_WHAT YOU HAVE TO DO_:
When you copy the entries, keep every word exactly as it is and drop the images.

_Saved entries_:
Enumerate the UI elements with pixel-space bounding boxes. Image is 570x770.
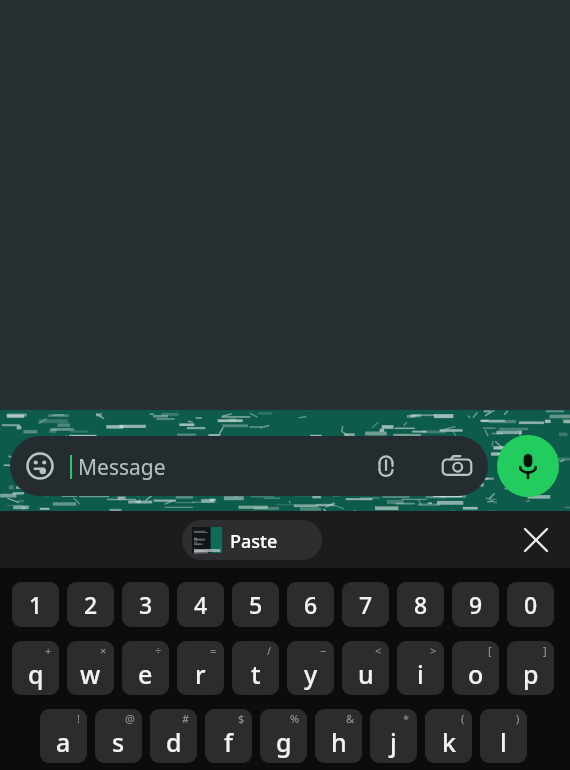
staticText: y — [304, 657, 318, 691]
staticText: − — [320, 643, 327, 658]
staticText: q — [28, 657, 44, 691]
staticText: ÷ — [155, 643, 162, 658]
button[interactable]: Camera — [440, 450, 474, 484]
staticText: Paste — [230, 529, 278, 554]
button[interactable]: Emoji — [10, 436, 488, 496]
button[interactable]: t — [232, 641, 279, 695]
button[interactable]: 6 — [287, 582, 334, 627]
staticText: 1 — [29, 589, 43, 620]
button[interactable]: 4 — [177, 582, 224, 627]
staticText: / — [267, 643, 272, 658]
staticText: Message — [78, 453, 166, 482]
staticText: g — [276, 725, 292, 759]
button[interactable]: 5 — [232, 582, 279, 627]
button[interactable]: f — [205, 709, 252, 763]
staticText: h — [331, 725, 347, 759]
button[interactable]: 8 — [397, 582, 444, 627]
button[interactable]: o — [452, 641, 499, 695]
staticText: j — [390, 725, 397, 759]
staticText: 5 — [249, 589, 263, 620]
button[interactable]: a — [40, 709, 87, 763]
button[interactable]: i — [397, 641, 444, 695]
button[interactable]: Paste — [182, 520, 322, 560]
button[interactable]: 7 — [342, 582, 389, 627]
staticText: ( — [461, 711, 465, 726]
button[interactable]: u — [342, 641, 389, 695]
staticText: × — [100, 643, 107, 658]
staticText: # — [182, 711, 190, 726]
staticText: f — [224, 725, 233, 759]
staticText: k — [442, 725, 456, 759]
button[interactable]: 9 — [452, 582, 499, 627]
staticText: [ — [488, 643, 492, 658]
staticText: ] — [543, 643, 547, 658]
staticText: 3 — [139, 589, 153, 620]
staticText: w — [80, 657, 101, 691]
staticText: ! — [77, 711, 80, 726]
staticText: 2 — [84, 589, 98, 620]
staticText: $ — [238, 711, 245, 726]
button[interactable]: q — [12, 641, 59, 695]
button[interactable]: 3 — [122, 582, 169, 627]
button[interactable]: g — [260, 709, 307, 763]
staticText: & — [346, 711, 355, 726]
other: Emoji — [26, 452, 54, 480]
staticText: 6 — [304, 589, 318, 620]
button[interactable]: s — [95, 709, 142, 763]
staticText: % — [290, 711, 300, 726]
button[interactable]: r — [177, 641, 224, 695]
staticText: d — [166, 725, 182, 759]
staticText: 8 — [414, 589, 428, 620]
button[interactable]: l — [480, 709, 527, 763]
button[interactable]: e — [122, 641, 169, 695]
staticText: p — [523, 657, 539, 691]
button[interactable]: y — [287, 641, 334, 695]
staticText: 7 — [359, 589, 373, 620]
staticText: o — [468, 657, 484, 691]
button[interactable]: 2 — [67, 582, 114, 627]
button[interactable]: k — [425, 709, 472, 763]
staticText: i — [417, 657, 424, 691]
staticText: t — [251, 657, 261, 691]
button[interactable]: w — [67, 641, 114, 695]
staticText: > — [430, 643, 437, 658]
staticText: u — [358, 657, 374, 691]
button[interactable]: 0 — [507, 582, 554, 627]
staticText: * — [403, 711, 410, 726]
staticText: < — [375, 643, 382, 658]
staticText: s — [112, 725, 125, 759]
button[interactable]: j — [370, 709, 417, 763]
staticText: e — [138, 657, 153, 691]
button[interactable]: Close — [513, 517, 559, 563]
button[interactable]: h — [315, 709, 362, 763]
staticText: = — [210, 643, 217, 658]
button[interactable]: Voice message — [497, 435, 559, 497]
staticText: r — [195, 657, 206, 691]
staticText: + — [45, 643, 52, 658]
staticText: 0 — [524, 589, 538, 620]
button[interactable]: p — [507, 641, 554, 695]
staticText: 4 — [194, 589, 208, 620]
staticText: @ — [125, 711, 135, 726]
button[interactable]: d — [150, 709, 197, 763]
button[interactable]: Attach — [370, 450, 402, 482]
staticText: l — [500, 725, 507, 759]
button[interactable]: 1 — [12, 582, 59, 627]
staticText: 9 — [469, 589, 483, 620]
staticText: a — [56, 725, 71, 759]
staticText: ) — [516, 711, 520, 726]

_REPLY_:
Enumerate the UI elements with pixel-space bounding boxes. Image is 570x770.
staticText: y — [304, 657, 318, 691]
staticText: − — [320, 643, 327, 658]
staticText: q — [28, 657, 44, 691]
staticText: ÷ — [155, 643, 162, 658]
button[interactable]: Camera — [440, 450, 474, 484]
staticText: Paste — [230, 529, 278, 554]
button[interactable]: Emoji — [10, 436, 488, 496]
button[interactable]: t — [232, 641, 279, 695]
button[interactable]: 6 — [287, 582, 334, 627]
staticText: 1 — [29, 589, 43, 620]
button[interactable]: 4 — [177, 582, 224, 627]
staticText: / — [267, 643, 272, 658]
staticText: Message — [78, 453, 166, 482]
staticText: g — [276, 725, 292, 759]
button[interactable]: 5 — [232, 582, 279, 627]
button[interactable]: f — [205, 709, 252, 763]
staticText: h — [331, 725, 347, 759]
button[interactable]: 8 — [397, 582, 444, 627]
button[interactable]: o — [452, 641, 499, 695]
staticText: j — [390, 725, 397, 759]
staticText: 5 — [249, 589, 263, 620]
button[interactable]: a — [40, 709, 87, 763]
button[interactable]: i — [397, 641, 444, 695]
button[interactable]: Paste — [182, 520, 322, 560]
button[interactable]: 7 — [342, 582, 389, 627]
staticText: ( — [461, 711, 465, 726]
button[interactable]: u — [342, 641, 389, 695]
staticText: × — [100, 643, 107, 658]
staticText: # — [182, 711, 190, 726]
staticText: f — [224, 725, 233, 759]
staticText: k — [442, 725, 456, 759]
button[interactable]: 9 — [452, 582, 499, 627]
staticText: [ — [488, 643, 492, 658]
staticText: ] — [543, 643, 547, 658]
staticText: 3 — [139, 589, 153, 620]
staticText: w — [80, 657, 101, 691]
staticText: ! — [77, 711, 80, 726]
staticText: 2 — [84, 589, 98, 620]
staticText: $ — [238, 711, 245, 726]
button[interactable]: q — [12, 641, 59, 695]
button[interactable]: 3 — [122, 582, 169, 627]
button[interactable]: g — [260, 709, 307, 763]
staticText: & — [346, 711, 355, 726]
other: Emoji — [26, 452, 54, 480]
staticText: 6 — [304, 589, 318, 620]
button[interactable]: s — [95, 709, 142, 763]
staticText: % — [290, 711, 300, 726]
button[interactable]: r — [177, 641, 224, 695]
staticText: d — [166, 725, 182, 759]
staticText: 8 — [414, 589, 428, 620]
button[interactable]: l — [480, 709, 527, 763]
button[interactable]: e — [122, 641, 169, 695]
staticText: p — [523, 657, 539, 691]
button[interactable]: y — [287, 641, 334, 695]
staticText: 7 — [359, 589, 373, 620]
staticText: o — [468, 657, 484, 691]
button[interactable]: 2 — [67, 582, 114, 627]
button[interactable]: k — [425, 709, 472, 763]
staticText: i — [417, 657, 424, 691]
staticText: t — [251, 657, 261, 691]
button[interactable]: w — [67, 641, 114, 695]
staticText: > — [430, 643, 437, 658]
staticText: u — [358, 657, 374, 691]
button[interactable]: 0 — [507, 582, 554, 627]
staticText: * — [403, 711, 410, 726]
staticText: < — [375, 643, 382, 658]
staticText: s — [112, 725, 125, 759]
button[interactable]: j — [370, 709, 417, 763]
staticText: e — [138, 657, 153, 691]
button[interactable]: Close — [513, 517, 559, 563]
button[interactable]: h — [315, 709, 362, 763]
staticText: = — [210, 643, 217, 658]
button[interactable]: Voice message — [497, 435, 559, 497]
staticText: r — [195, 657, 206, 691]
staticText: + — [45, 643, 52, 658]
staticText: 0 — [524, 589, 538, 620]
button[interactable]: p — [507, 641, 554, 695]
staticText: 4 — [194, 589, 208, 620]
staticText: @ — [125, 711, 135, 726]
button[interactable]: d — [150, 709, 197, 763]
button[interactable]: Attach — [370, 450, 402, 482]
staticText: l — [500, 725, 507, 759]
button[interactable]: 1 — [12, 582, 59, 627]
staticText: 9 — [469, 589, 483, 620]
staticText: a — [56, 725, 71, 759]
staticText: ) — [516, 711, 520, 726]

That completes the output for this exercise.